Merci à Page Turners romans pour l’envoi de ce roman.

Hello ! Aujourd’hui on se retrouve pour la chronique d’un roman poétique et doux Les histoires ça ne devrait jamais finir d’Esmée Planchon.

Que feriez-vous si Shannon Messenger annonçait aujourd’hui que Gardiens des cités perdues s’arrêtait ici, que le tome 9 était finalement annulé ? C’est la situation dans laquelle se retrouve Lucien, un adolescent, alors que le tome final de sa saga favorite Les mondes invisibles est purement et simplement annulé par son auteure, la mystérieuse Maria Zumaï.

Accompagné de quelques amis aussi fans que lui de la saga, Lucien se lance donc sur les traces de l’auteure. Le tout donne un roman poétique, plein de bons mots et de rêves esquissés au fil des pages. Ajoutez à cela une pointe de romance (LGBTQ+, la cerise sur le gâteau) et une belle amitié et vous comprendrez que c’est un véritable coup de cœur.

Le résumé

Lucien a 16 ans.

Sur internet, il est Zora, pilier de la communauté de fans des Mondes invisibles, la série fantastique culte de Maria Zumaï.

Dans la vraie vie, il est le garçon le moins cool de l’internat.

Un lycéen qui aime discuter en ligne avec Xena, écrire des fanfictions, lire des histoires où deux garçons s’embrassent et se promener au bord d’un lac.

Mais quand la mystérieuse Maria Zumaï interrompt brusquement sa saga, Lucien se retrouve embarqué malgré lui dans une enquête. Une enquête dans les livres pour trouver des vérités dans la vie.
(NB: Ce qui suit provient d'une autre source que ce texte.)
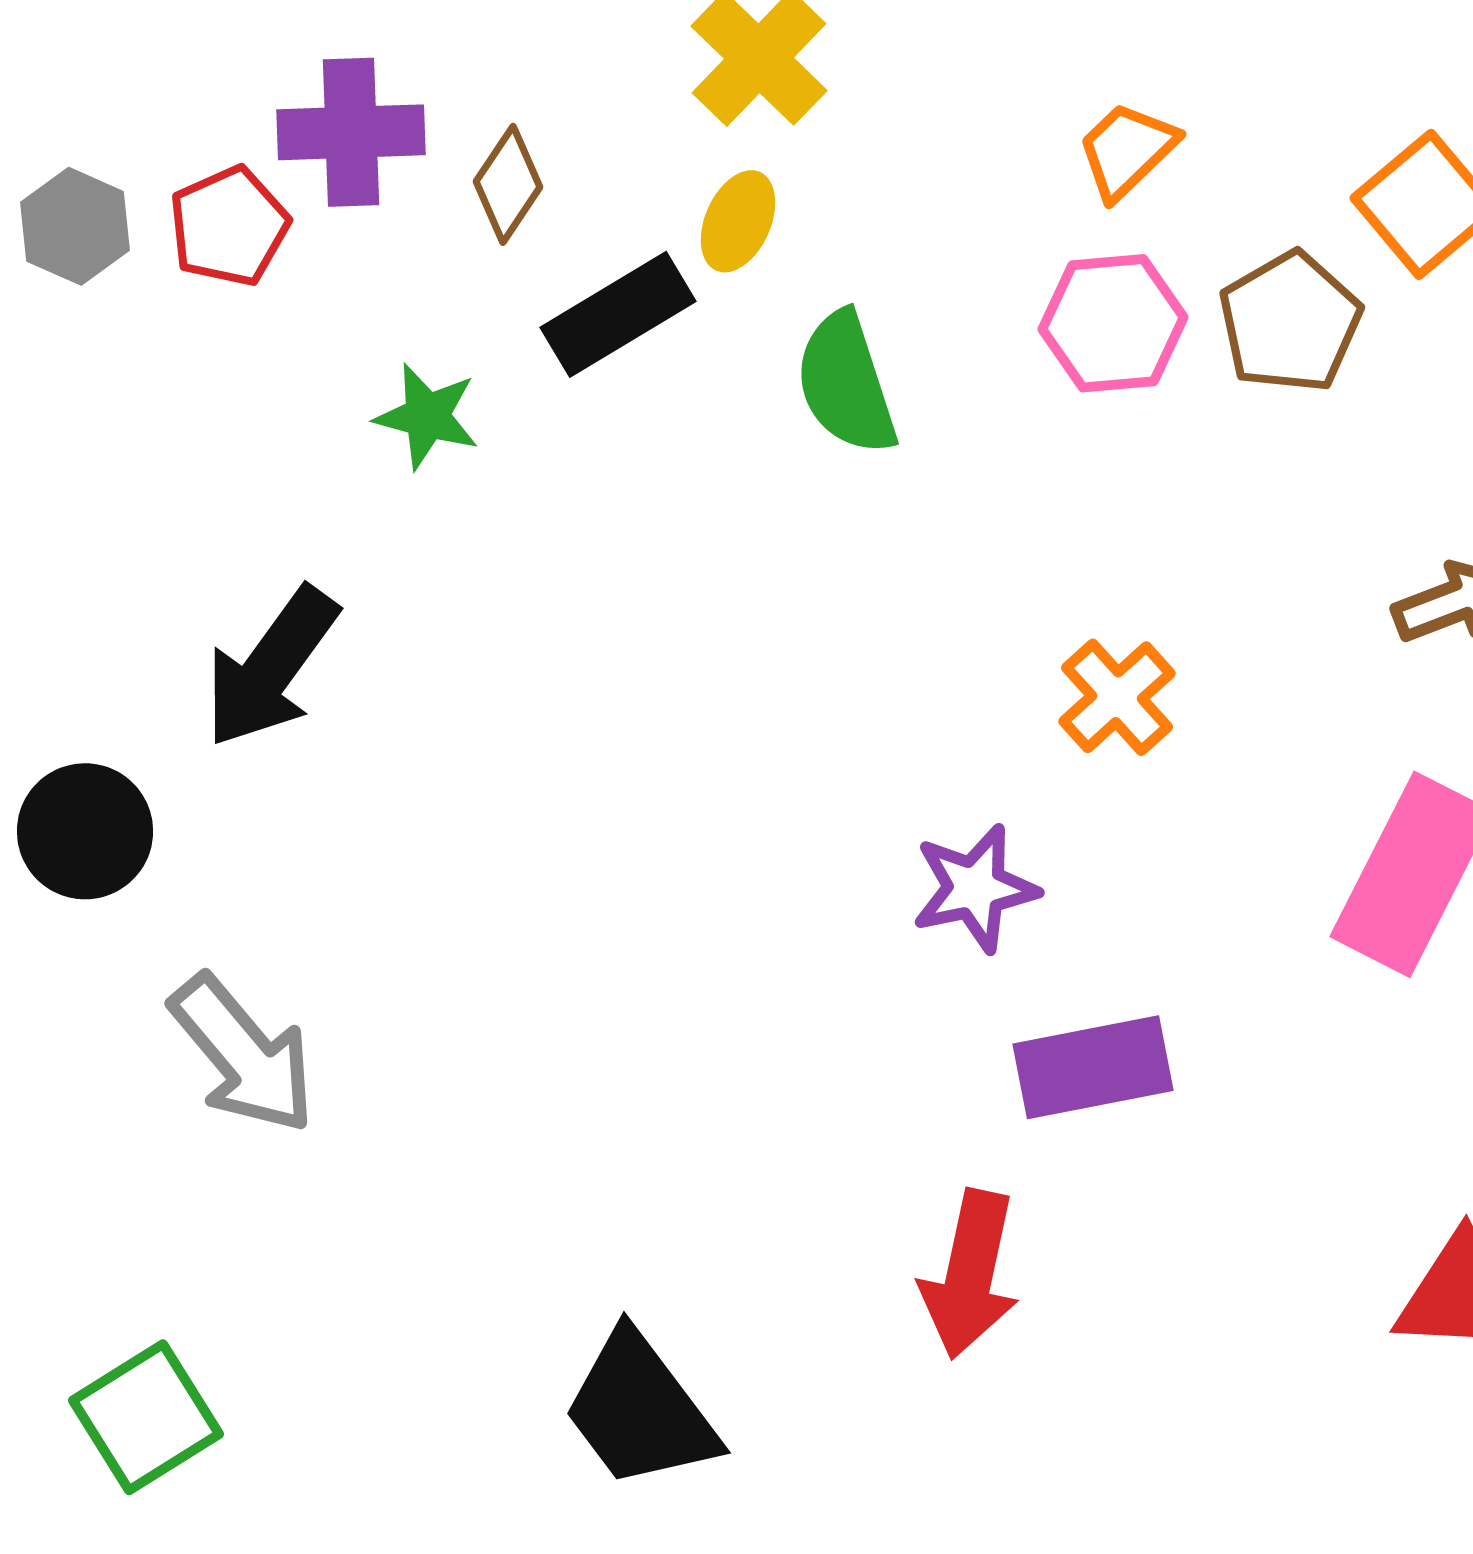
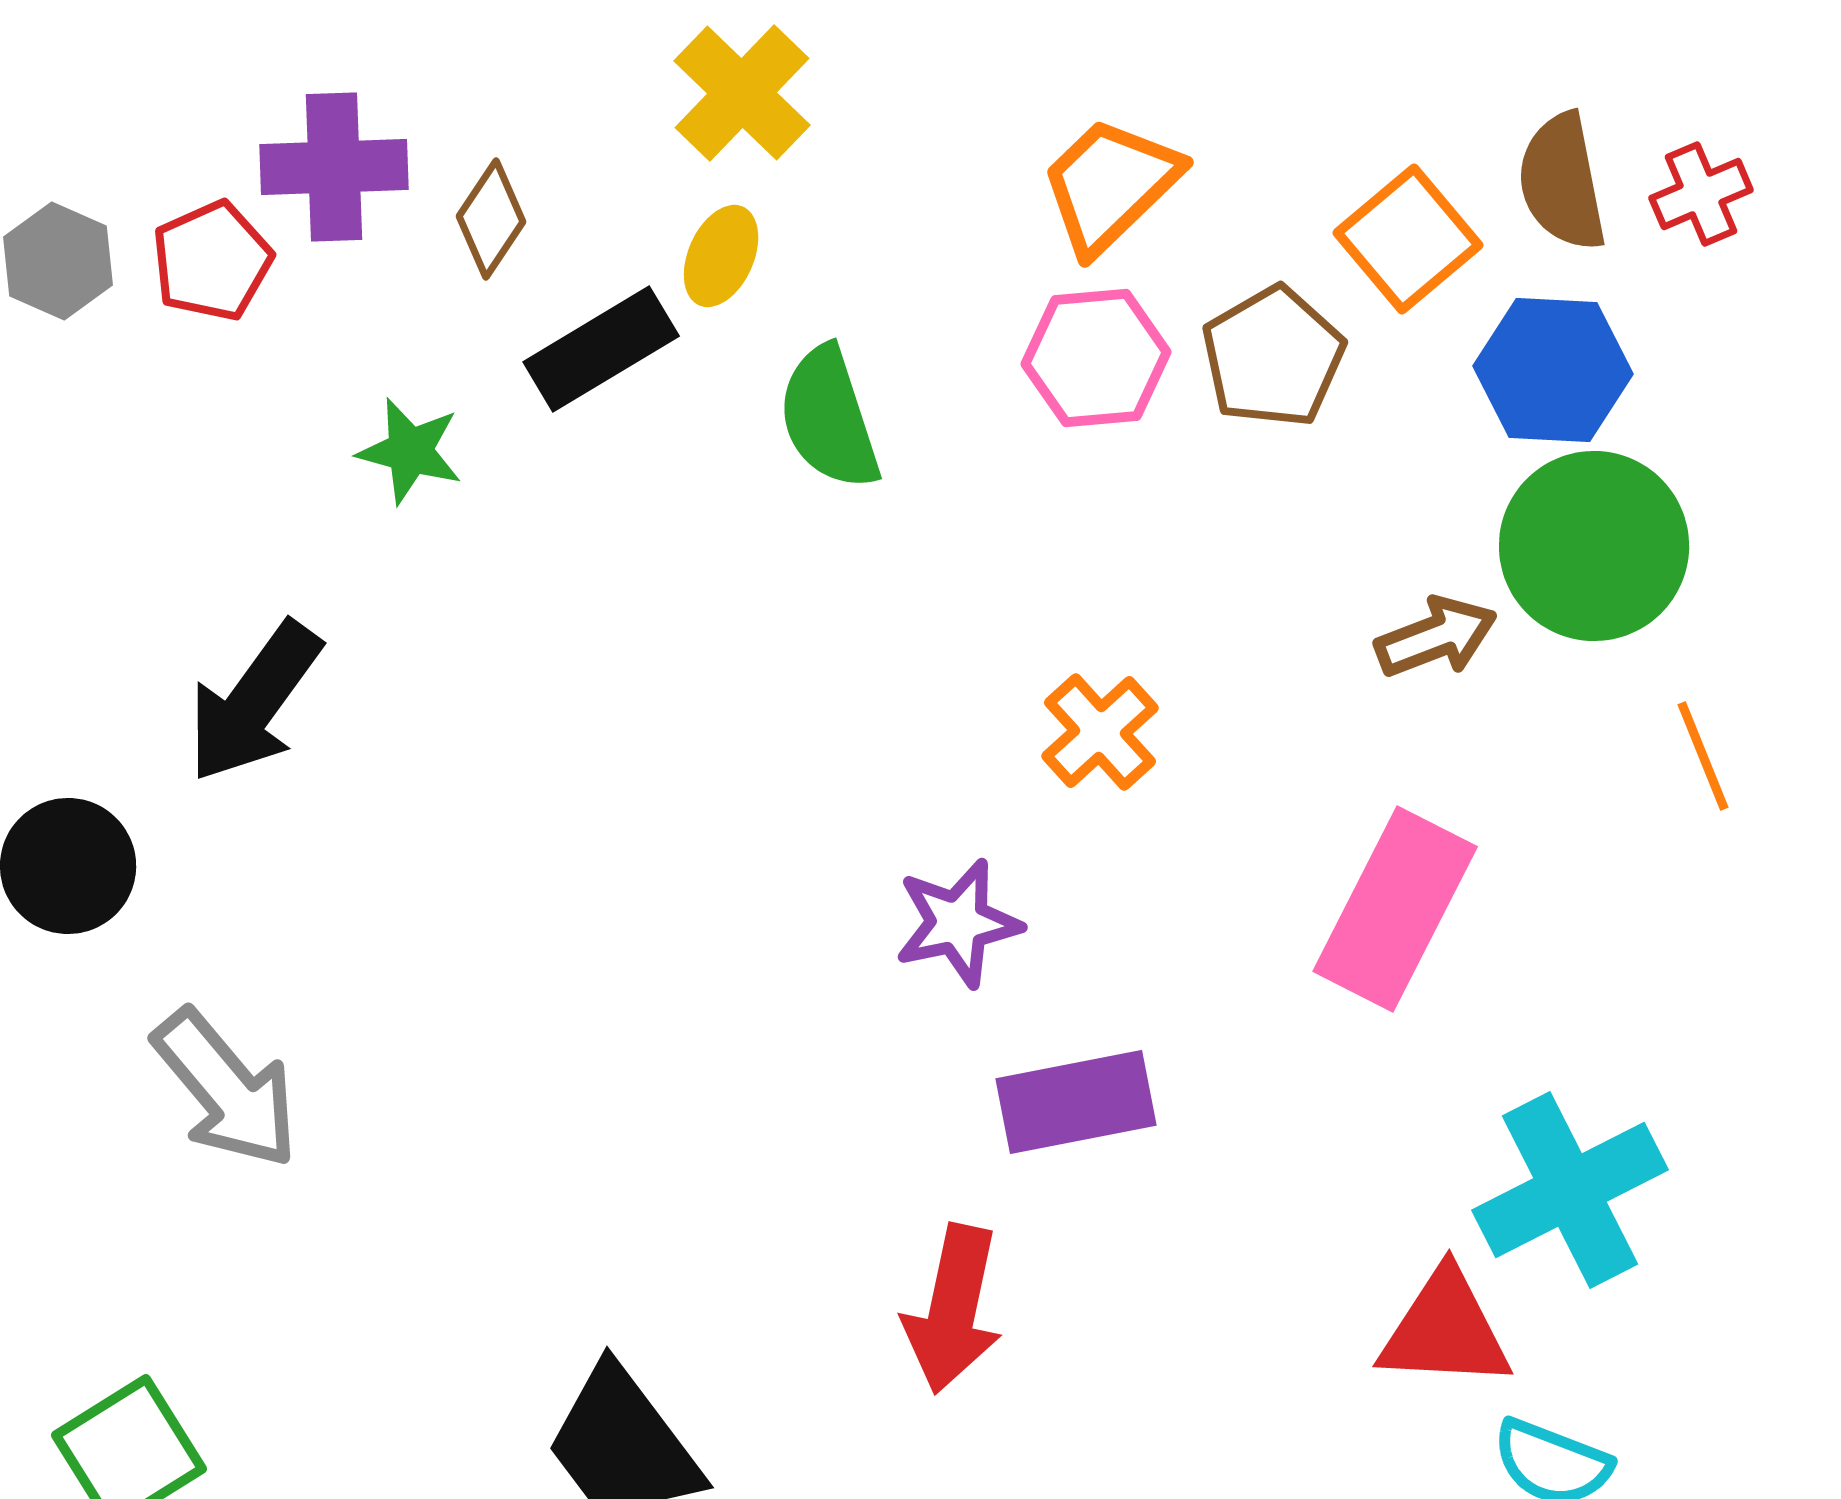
orange trapezoid: (1127, 150) -> (1110, 185), size x1.4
~ Retour sur cette lecture ~

Une écriture sublime

La plume d’Esmée Planchon a été une véritable découverte et je peux simplement dire que je vais suivre de près ses prochaines publications. Elle est tout ce que j’admire : douce, pleine de métaphores bien trouvée et même onirique par moments.

Le roman est d’une douceur incroyable dans la façon dont il est raconté. J’aime beaucoup la façon dont le personnage principal, Lucien, s’exprime. J’aime ses pensées vagabondes, son histoire quelque peu désordonnée mais qui parvient tout de même à garder un fil directeur et surtout toutes ses références à l’univers aquatique dont il est si fan.

Si vous aimez la plume de Pierre Bottero, celle de Laini Taylor ou encore celle de Clémentine Beauvais, croyez-mois vous devez découvrir celle Esmée Planchon car je suis certaine qu’elle saura vous charmer. Et sachant combien je suis fan de Pierre Bottero et Laini Taylor, je pense que vous pouvez mesurer la valeur de cette comparaison.

Une romance adorable

Que dire ? Je ne m’attendais pas du tout à ce qu’il y ait une part de romance en commençant ce livre mais en fait, je pense que Lucien non plus. L’amour lui tombe dessus par surprise et les débuts sont maladroits, inexacts. C’est aussi ce qui rend cette romance si adorable et réaliste.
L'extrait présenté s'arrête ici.